Work instruction -> Copy, from the entries below, each line in which the string "character" appears.

▬▬▬▬▬▬▬▬▬▬

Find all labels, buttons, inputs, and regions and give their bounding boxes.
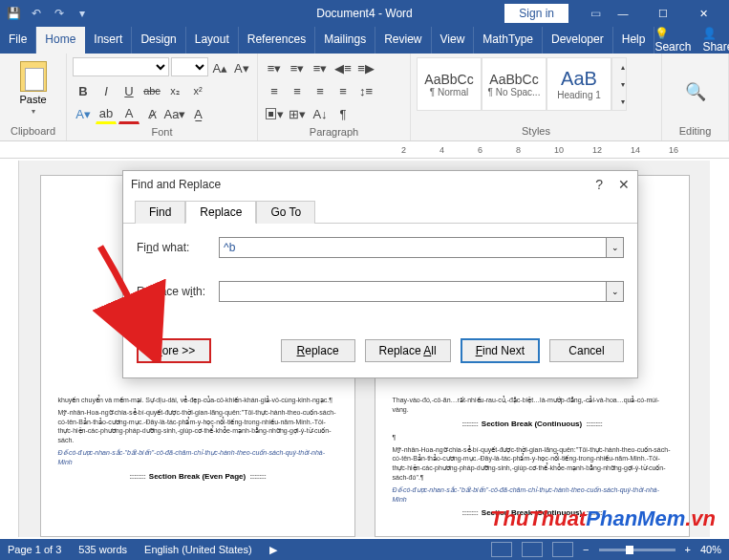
- strike-button[interactable]: abc: [141, 80, 162, 101]
- quick-access-toolbar: 💾 ↶ ↷ ▾: [6, 6, 90, 21]
- dialog-close-icon[interactable]: ✕: [618, 177, 630, 192]
- dialog-tab-replace[interactable]: Replace: [185, 201, 256, 224]
- shading-icon[interactable]: 🞕▾: [264, 103, 285, 124]
- styles-more-icon[interactable]: ▾: [612, 93, 633, 110]
- minimize-button[interactable]: ―: [603, 0, 643, 27]
- replace-with-input[interactable]: [219, 281, 607, 302]
- decrease-indent-icon[interactable]: ◀≡: [332, 57, 354, 78]
- titlebar: 💾 ↶ ↷ ▾ Document4 - Word Sign in ▭ ― ☐ ✕: [0, 0, 729, 27]
- ribbon-options-icon[interactable]: ▭: [588, 6, 603, 21]
- paste-button[interactable]: Paste ▾: [6, 57, 60, 119]
- paste-icon: [20, 61, 47, 92]
- save-icon[interactable]: 💾: [6, 6, 21, 21]
- line-spacing-icon[interactable]: ↕≡: [355, 80, 376, 101]
- borders-icon[interactable]: ⊞▾: [287, 103, 308, 124]
- multilevel-icon[interactable]: ≡▾: [310, 57, 331, 78]
- web-layout-icon[interactable]: [552, 542, 573, 557]
- undo-icon[interactable]: ↶: [29, 6, 44, 21]
- numbering-icon[interactable]: ≡▾: [287, 57, 308, 78]
- tab-review[interactable]: Review: [375, 27, 431, 54]
- replace-all-button[interactable]: Replace All: [365, 339, 451, 362]
- zoom-level[interactable]: 40%: [700, 544, 721, 555]
- find-next-button[interactable]: Find Next: [461, 338, 540, 363]
- tab-view[interactable]: View: [432, 27, 475, 54]
- find-icon[interactable]: 🔍: [685, 81, 706, 102]
- paragraph-label: Paragraph: [264, 126, 404, 140]
- word-count[interactable]: 535 words: [78, 544, 127, 555]
- signin-button[interactable]: Sign in: [504, 4, 568, 23]
- tab-file[interactable]: File: [0, 27, 36, 54]
- shrink-font-icon[interactable]: A▾: [232, 57, 251, 78]
- align-right-icon[interactable]: ≡: [310, 80, 331, 101]
- section-break-continuous-2: Section Break (Continuous): [393, 507, 672, 518]
- vertical-ruler[interactable]: [0, 161, 19, 537]
- show-marks-icon[interactable]: ¶: [332, 103, 354, 124]
- print-layout-icon[interactable]: [522, 542, 543, 557]
- font-size-select[interactable]: [171, 57, 208, 76]
- increase-indent-icon[interactable]: ≡▶: [355, 57, 376, 78]
- dialog-help-icon[interactable]: ?: [595, 177, 603, 192]
- style-nospacing[interactable]: AaBbCc ¶ No Spac...: [482, 57, 547, 111]
- change-case-icon[interactable]: Aa▾: [164, 103, 185, 124]
- align-center-icon[interactable]: ≡: [287, 80, 308, 101]
- text-effects-icon[interactable]: A▾: [73, 103, 94, 124]
- search-link[interactable]: 💡 Search: [654, 27, 691, 54]
- dialog-tab-find[interactable]: Find: [135, 201, 185, 224]
- replace-button[interactable]: Replace: [281, 339, 355, 362]
- font-family-select[interactable]: [73, 57, 169, 76]
- align-left-icon[interactable]: ≡: [264, 80, 285, 101]
- read-mode-icon[interactable]: [491, 542, 512, 557]
- zoom-in-icon[interactable]: +: [685, 544, 691, 555]
- highlight-icon[interactable]: ab: [96, 103, 117, 124]
- enclosing-icon[interactable]: A̲: [187, 103, 208, 124]
- styles-label: Styles: [417, 125, 655, 139]
- maximize-button[interactable]: ☐: [643, 0, 683, 27]
- bold-button[interactable]: B: [73, 80, 94, 101]
- subscript-button[interactable]: x₂: [164, 80, 185, 101]
- qat-dropdown-icon[interactable]: ▾: [75, 6, 90, 21]
- tab-help[interactable]: Help: [613, 27, 655, 54]
- style-normal[interactable]: AaBbCc ¶ Normal: [417, 57, 482, 111]
- cancel-button[interactable]: Cancel: [549, 339, 624, 362]
- redo-icon[interactable]: ↷: [52, 6, 67, 21]
- tab-design[interactable]: Design: [132, 27, 185, 54]
- grow-font-icon[interactable]: A▴: [210, 57, 229, 78]
- dialog-titlebar: Find and Replace ? ✕: [123, 171, 637, 198]
- justify-icon[interactable]: ≡: [332, 80, 354, 101]
- underline-button[interactable]: U: [118, 80, 139, 101]
- find-what-dropdown-icon[interactable]: ⌄: [607, 237, 624, 258]
- bullets-icon[interactable]: ≡▾: [264, 57, 285, 78]
- tab-home[interactable]: Home: [36, 27, 85, 54]
- styles-up-icon[interactable]: ▴: [612, 58, 633, 75]
- superscript-button[interactable]: x²: [187, 80, 208, 101]
- tab-mathtype[interactable]: MathType: [474, 27, 543, 54]
- dialog-title-text: Find and Replace: [131, 178, 221, 191]
- statusbar: Page 1 of 3 535 words English (United St…: [0, 539, 729, 560]
- close-button[interactable]: ✕: [683, 0, 723, 27]
- language-indicator[interactable]: English (United States): [144, 544, 252, 555]
- macro-record-icon[interactable]: ▶: [269, 544, 277, 556]
- zoom-out-icon[interactable]: −: [583, 544, 589, 555]
- find-what-input[interactable]: [219, 237, 607, 258]
- page-indicator[interactable]: Page 1 of 3: [8, 544, 61, 555]
- italic-button[interactable]: I: [96, 80, 117, 101]
- tab-developer[interactable]: Developer: [543, 27, 613, 54]
- style-heading1[interactable]: AaB Heading 1: [547, 57, 611, 111]
- share-link[interactable]: 👤 Share: [702, 27, 729, 54]
- clear-format-icon[interactable]: A̷: [141, 103, 162, 124]
- clipboard-group: Paste ▾ Clipboard: [0, 54, 67, 140]
- tab-references[interactable]: References: [239, 27, 315, 54]
- replace-with-dropdown-icon[interactable]: ⌄: [607, 281, 624, 302]
- zoom-slider[interactable]: [599, 549, 675, 551]
- replace-with-label: Replace with:: [137, 285, 219, 298]
- sort-icon[interactable]: A↓: [310, 103, 331, 124]
- styles-down-icon[interactable]: ▾: [612, 75, 633, 93]
- editing-label: Editing: [668, 125, 722, 139]
- tab-mailings[interactable]: Mailings: [315, 27, 375, 54]
- tab-insert[interactable]: Insert: [85, 27, 132, 54]
- font-color-icon[interactable]: A: [118, 103, 139, 124]
- horizontal-ruler[interactable]: 2 4 6 8 10 12 14 16: [0, 141, 729, 159]
- tab-layout[interactable]: Layout: [186, 27, 239, 54]
- more-button[interactable]: More >>: [137, 338, 211, 363]
- dialog-tab-goto[interactable]: Go To: [256, 201, 315, 224]
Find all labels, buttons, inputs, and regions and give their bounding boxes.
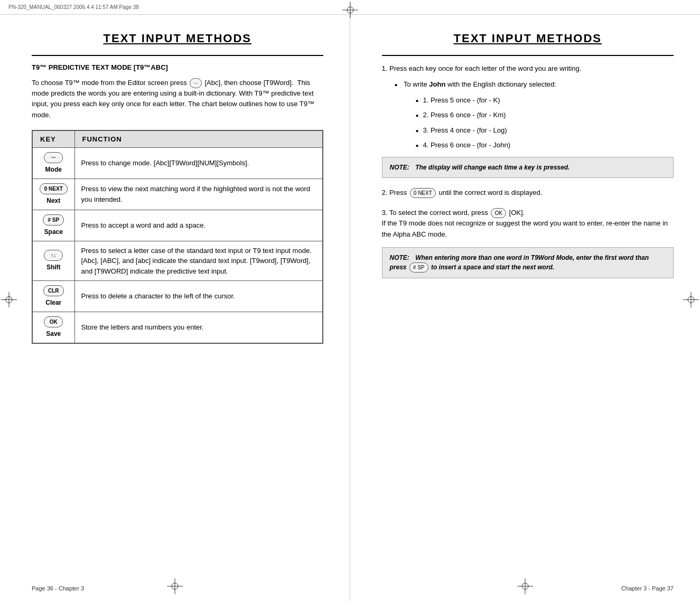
list-item-2: 2. Press 0 NEXT until the correct word i…	[382, 187, 674, 198]
crosshair-left-bottom	[167, 578, 183, 594]
shift-label: Shift	[39, 262, 68, 272]
list-num-1: 1.	[382, 64, 389, 72]
left-footer: Page 36 - Chapter 3	[32, 585, 84, 591]
left-page: TEXT INPUT METHODS T9™ PREDICTIVE TEXT M…	[0, 0, 350, 601]
note-label-2: NOTE:	[390, 254, 409, 261]
sub-step-4: 4. Press 6 once - (for - John)	[416, 140, 674, 151]
key-cell-mode: ··· Mode	[32, 147, 74, 179]
function-cell-shift: Press to select a letter case of the sta…	[74, 241, 323, 281]
sub-step-2: 2. Press 6 once - (for - Km)	[416, 110, 674, 120]
key-function-table: KEY FUNCTION ··· Mode Press to change mo…	[32, 130, 323, 344]
right-numbered-list: 1. Press each key once for each letter o…	[382, 63, 674, 278]
list-text-1: Press each key once for each letter of t…	[389, 64, 581, 72]
list-num-2: 2.	[382, 189, 389, 196]
bullet-john: To write John with the English dictionar…	[395, 79, 674, 151]
note-box-1: NOTE: The display will change each time …	[382, 157, 674, 178]
function-cell-space: Press to accept a word and add a space.	[74, 210, 323, 241]
clear-icon: CLR	[43, 285, 64, 296]
key-cell-shift: ↑↓ Shift	[32, 241, 74, 281]
mode-label: Mode	[39, 165, 68, 174]
right-page-title: TEXT INPUT METHODS	[382, 32, 674, 45]
crosshair-right-bottom	[517, 578, 533, 594]
crosshair-left-mid	[1, 292, 17, 308]
table-row: CLR Clear Press to delete a character to…	[32, 281, 323, 312]
space-icon-note: # SP	[409, 262, 428, 273]
list-num-3: 3.	[382, 209, 389, 217]
list-text-2b: until the correct word is displayed.	[438, 189, 542, 196]
note-label-1: NOTE:	[390, 164, 409, 171]
key-cell-space: # SP Space	[32, 210, 74, 241]
list-text-3a: To select the correct word, press	[389, 209, 490, 217]
next-label: Next	[39, 196, 68, 205]
sub-step-3: 3. Press 4 once - (for - Log)	[416, 125, 674, 136]
sub-step-1: 1. Press 5 once - (for - K)	[416, 95, 674, 106]
mode-icon: ···	[44, 152, 63, 163]
ok-icon-inline: OK	[491, 208, 506, 219]
bold-john: John	[429, 80, 445, 88]
list-item-1: 1. Press each key once for each letter o…	[382, 63, 674, 178]
shift-icon: ↑↓	[44, 250, 63, 261]
key-cell-next: 0 NEXT Next	[32, 179, 74, 210]
function-cell-next: Press to view the next matching word if …	[74, 179, 323, 210]
save-label: Save	[39, 329, 68, 339]
next-icon-inline: 0 NEXT	[410, 188, 436, 199]
function-cell-save: Store the letters and numbers you enter.	[74, 312, 323, 344]
col-header-function: FUNCTION	[74, 130, 323, 148]
table-row: ··· Mode Press to change mode. [Abc][T9W…	[32, 147, 323, 179]
next-icon: 0 NEXT	[40, 183, 68, 194]
col-header-key: KEY	[32, 130, 74, 148]
list-item-3: 3. To select the correct word, press OK …	[382, 208, 674, 278]
intro-text: To choose T9™ mode from the Editor scree…	[32, 78, 323, 120]
clear-label: Clear	[39, 298, 68, 307]
key-cell-save: OK Save	[32, 312, 74, 344]
table-row: OK Save Store the letters and numbers yo…	[32, 312, 323, 344]
key-cell-clear: CLR Clear	[32, 281, 74, 312]
table-row: 0 NEXT Next Press to view the next match…	[32, 179, 323, 210]
table-row: # SP Space Press to accept a word and ad…	[32, 210, 323, 241]
space-icon: # SP	[43, 214, 64, 226]
right-footer: Chapter 3 - Page 37	[621, 585, 674, 591]
right-divider	[382, 55, 674, 56]
space-label: Space	[39, 227, 68, 237]
note-box-2: NOTE: When entering more than one word i…	[382, 247, 674, 278]
bullet-sub-list: To write John with the English dictionar…	[395, 79, 674, 151]
crosshair-top	[342, 2, 358, 18]
note-text-2b: to insert a space and start the next wor…	[431, 264, 554, 271]
sub-numbered-list: 1. Press 5 once - (for - K) 2. Press 6 o…	[416, 95, 674, 151]
save-icon: OK	[44, 316, 63, 327]
function-cell-clear: Press to delete a character to the left …	[74, 281, 323, 312]
table-row: ↑↓ Shift Press to select a letter case o…	[32, 241, 323, 281]
function-cell-mode: Press to change mode. [Abc][T9Word][NUM]…	[74, 147, 323, 179]
section-subtitle: T9™ PREDICTIVE TEXT MODE [T9™ABC]	[32, 63, 323, 71]
right-page: TEXT INPUT METHODS 1. Press each key onc…	[350, 0, 701, 601]
left-page-title: TEXT INPUT METHODS	[32, 32, 323, 45]
list-text-2a: Press	[389, 189, 409, 196]
note-text-1: The display will change each time a key …	[415, 164, 570, 171]
left-divider	[32, 55, 323, 56]
mode-icon-inline: ···	[190, 78, 201, 89]
crosshair-right-mid	[683, 292, 699, 308]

▬▬▬▬▬▬▬▬▬▬

Output of the exercise ->
table-row: CLR Clear Press to delete a character to…	[32, 281, 323, 312]
function-cell-clear: Press to delete a character to the left …	[74, 281, 323, 312]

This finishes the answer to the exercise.